Sunday, June 13, 2010

6-Month Moratorium in the Gulf: Commentary

My hunch is that the administration now realizes the knee-jerk reaction to mandate a six-month moratorium on new drilling in the gulf was exactly the wrong thing to do. Someone likened this to a moratorium on all flying for six months if a commercial jet crashed.

Now more than ever, the long-term outcome of events in the gulf rests on the administration, even more so than on BP. The spill may have devastated the coast beyond repair for decades but sometimes doing nothing is better than doing something. Doing nothing might have been politically unpalatable but doing something that makes things even worse is political suicide.

As the number of jobs lost in Louisiana starts to sink in, the administration is in a lose-lose situation. If it does not lift the six-month moratorium, job losses in Louisiana will be devastating to the state. Everything in the state is tied to oil, except tourism and after Hurricane Katrina even tourism has yet to pick up. I wonder how much Louisiana's economic activity contributes to the nation's GDP (probably not all that much) and how much its employment numbers contribute to the national numbers (probably quite a bit).

If the administration decides to lift the moratorium, which it almost has to do, at best, it flip-flops. At worse, the end of the moratorium will come just as the hurricane season reaches its zenith, and if there's another oil leak due to a hurricane, it will fall squarely on the president's shoulder because he alone made the decision to lift the moratorium. (The hurricane season extends into November so it is impossible to tie an early cessation of the moratorium with the end of the hurricane season; both are scheduled to end about the same time as it stands now.)

The administration's decision to lawyer-up against "British petroleum" and to "keep a foot on its throat" has created irreparable damage to America's relationship with its number one ally. This folly makes it less likely that the British government will be all that willing to put pressure on BP in support of America's effort to get BP to pony up with more financial concessions. The Brits are livid about the effect this has had on their retirement accounts and the British government is not about to pile on more on BP when it's down. Related or unrelated to this turn of events, the British government has since announced no more troops in support of America's war in Afghanistan. (An aside: the situation in Afghanistan has gotten worse in just the past week, according to the administration's biggest supporter, the New York Times. It continues to look like a lost cause. Even Congress is starting to get nervous.)
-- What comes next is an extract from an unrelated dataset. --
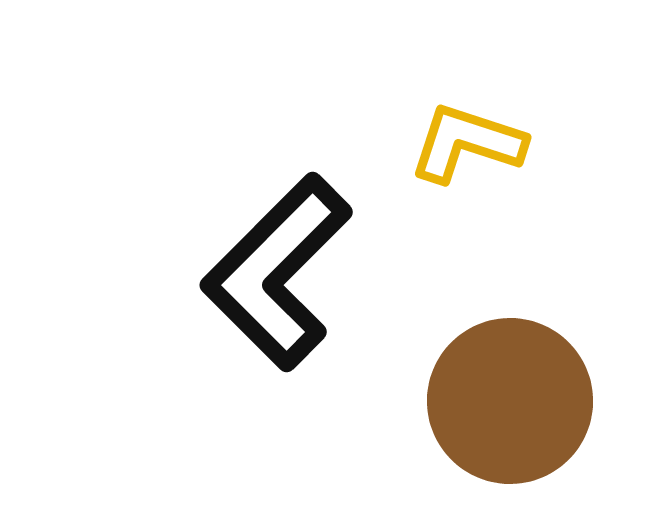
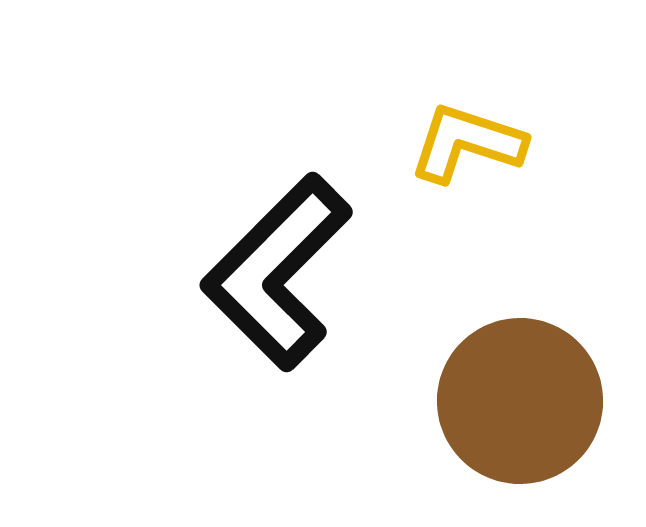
brown circle: moved 10 px right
The president first visited the gulf coast on May 2, about two weeks after the initial event, the rig explosion.

All in all, a) the late response to the crisis; b) the lawyering-up; and, c) the knee-jerk reaction to implement a six-month moratorium all remind us of the concern Hillary Clinton had when she talked about the 3:00 a.m. phone call. Ironically that 3:00 a.m. phone call had nothing to do with an international event.

The explosion occurred at 11:00 p.m. EST, and so it's possible, the call to the White House came at 3:00 a.m.

The explosion occurred April 20, the eve of Earth Day.